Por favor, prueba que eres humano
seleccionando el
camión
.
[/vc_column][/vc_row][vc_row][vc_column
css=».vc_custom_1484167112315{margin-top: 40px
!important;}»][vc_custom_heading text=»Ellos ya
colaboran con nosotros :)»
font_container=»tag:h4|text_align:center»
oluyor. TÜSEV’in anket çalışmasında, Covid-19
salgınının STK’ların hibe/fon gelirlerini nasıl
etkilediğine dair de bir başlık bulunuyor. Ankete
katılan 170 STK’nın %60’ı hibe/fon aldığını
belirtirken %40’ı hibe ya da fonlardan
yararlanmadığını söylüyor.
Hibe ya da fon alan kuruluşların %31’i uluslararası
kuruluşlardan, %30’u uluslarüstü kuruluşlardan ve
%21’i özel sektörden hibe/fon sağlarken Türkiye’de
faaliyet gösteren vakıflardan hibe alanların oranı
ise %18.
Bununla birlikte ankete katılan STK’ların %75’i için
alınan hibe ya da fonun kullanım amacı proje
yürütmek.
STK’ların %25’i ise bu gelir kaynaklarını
...
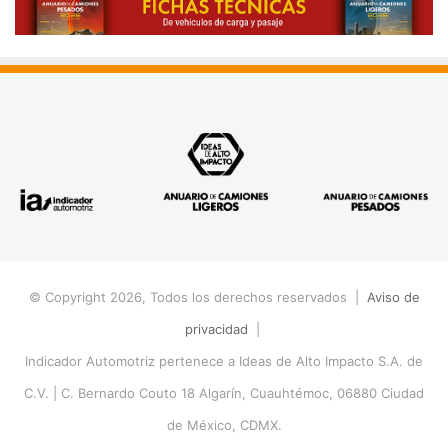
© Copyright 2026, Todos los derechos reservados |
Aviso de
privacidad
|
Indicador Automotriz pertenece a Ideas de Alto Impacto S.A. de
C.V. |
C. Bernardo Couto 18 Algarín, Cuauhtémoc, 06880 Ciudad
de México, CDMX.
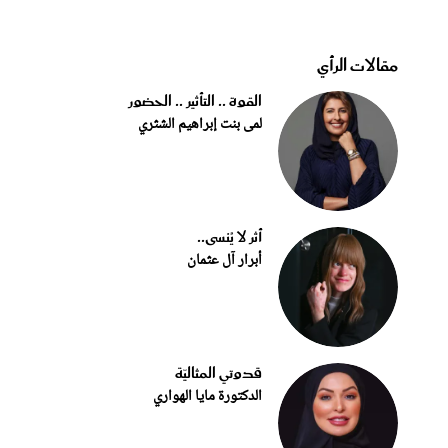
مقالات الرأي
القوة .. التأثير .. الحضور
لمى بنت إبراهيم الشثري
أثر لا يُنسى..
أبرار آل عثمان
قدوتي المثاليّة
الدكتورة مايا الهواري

What you will do ▸
Print, from the entries above, the line with "أبرار آل عثمان", the line with "الدكتورة مايا الهواري" and all lines between them, exactly and with nothing else.

Output of the task ▸
أبرار آل عثمان
قدوتي المثاليّة
الدكتورة مايا الهواري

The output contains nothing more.